Very nicely done Del - a new heirloom for sure! I see one of the new tables by it as well!


----------



## Dr.Zook (Sep 10, 2004)

*Nice project!*

Really nice Del. That must have been one heck of a tree. After 19 yrs. Are you sure it was dry enough to use?  LOL

Dave
the "Doctor"


----------



## reible (Sep 10, 2004)

del schisler said:


> the dresser is done i used my walnut that i cut the tree down and hauled it down the river and pulled it up the bank and washed it off and down to the saw mill that way 19 yrs ago it has been stored in my shop just got around to doing something with it i just had enough to build this piece i also made some small tables also thanks for looking del schisler


 Wow a real woodworker "i cut the tree down", "hauled it down the river", "pulled it up the bank", "washed it off", "to the saw mill" and then let it dry for 19 years!!!!!!! That is the way to do it!!! (I can hear the Tim Taylor grunts all across the world as they look at your post.)

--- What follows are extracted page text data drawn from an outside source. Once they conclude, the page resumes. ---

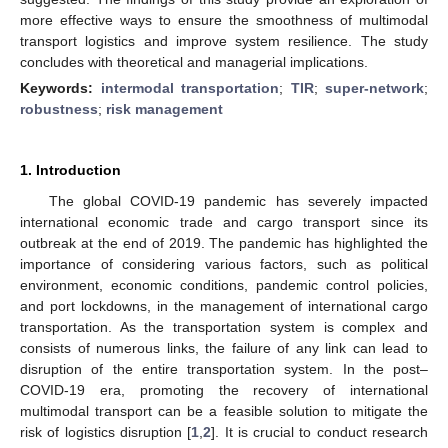
more effective ways to ensure the smoothness of multimodal
transport logistics and improve system resilience. The study
concludes with theoretical and managerial implications.
Keywords:
intermodal transportation
;
TIR
;
super-network
;
robustness
;
risk management
1. Introduction
The global COVID-19 pandemic has severely impacted
international economic trade and cargo transport since its
outbreak at the end of 2019. The pandemic has highlighted the
importance of considering various factors, such as political
environment, economic conditions, pandemic control policies,
and port lockdowns, in the management of international cargo
transportation. As the transportation system is complex and
consists of numerous links, the failure of any link can lead to
disruption of the entire transportation system. In the post–
COVID-19 era, promoting the recovery of international
multimodal transport can be a feasible solution to mitigate the
risk of logistics disruption [
1
,
2
]. It is crucial to conduct research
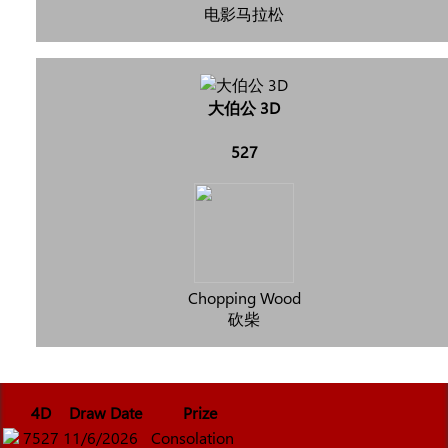
电影马拉松
大伯公 3D
527
Chopping Wood
砍柴
4D
Draw Date
Prize
7527
11/6/2026
Consolation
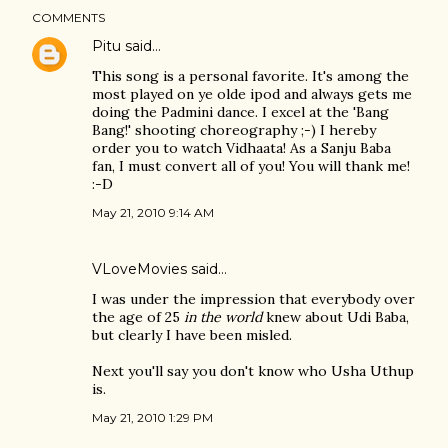
COMMENTS
Pitu
said…
This song is a personal favorite. It's among the
most played on ye olde ipod and always gets me
doing the Padmini dance. I excel at the 'Bang
Bang!' shooting choreography ;-) I hereby
order you to watch Vidhaata! As a Sanju Baba
fan, I must convert all of you! You will thank me!
:-D
May 21, 2010 9:14 AM
VLoveMovies
said…
I was under the impression that everybody over
the age of 25
in the world
knew about Udi Baba,
but clearly I have been misled.
Next you'll say you don't know who Usha Uthup
is.
May 21, 2010 1:29 PM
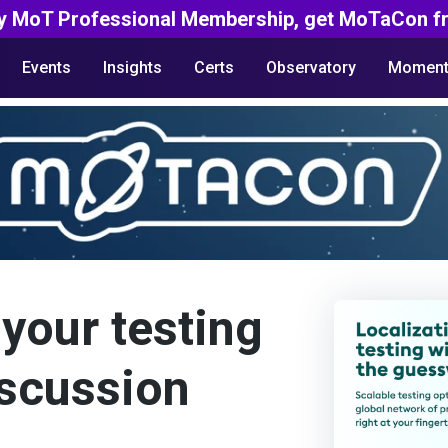
y MoT Professional Membership, get MoTaCon fr
Events
Insights
Certs
Observatory
Moment
your testing
iscussion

To bad we don't have a contest going on.... I'd vote for your project hands down.

Thanks for the picture and post!

Ed


----------



## del schisler (Feb 2, 2006)

thanks for the nice reply's i used style and rail's cuts around the mirror and a cabnet grade lacquer and no stain i like the different hues that wood has all natural color and the inlays on the door's and sides not glued in and of course the drower has dovel tails and is of oak now to put the trimming's in place of the nice planks thanks agn del schisler


----------



## Bram (Feb 28, 2006)

Damn, and I'm having trouble figuring out how to go about mounting my plunge router in my router table .... and then guys like Del come along and just popup a photo from their "brandnew handmade dresser" ....  

All hail to Del , wicked job men !!!


----------



## cranbrook2 (Nov 7, 2005)

very nice work Del 
john


----------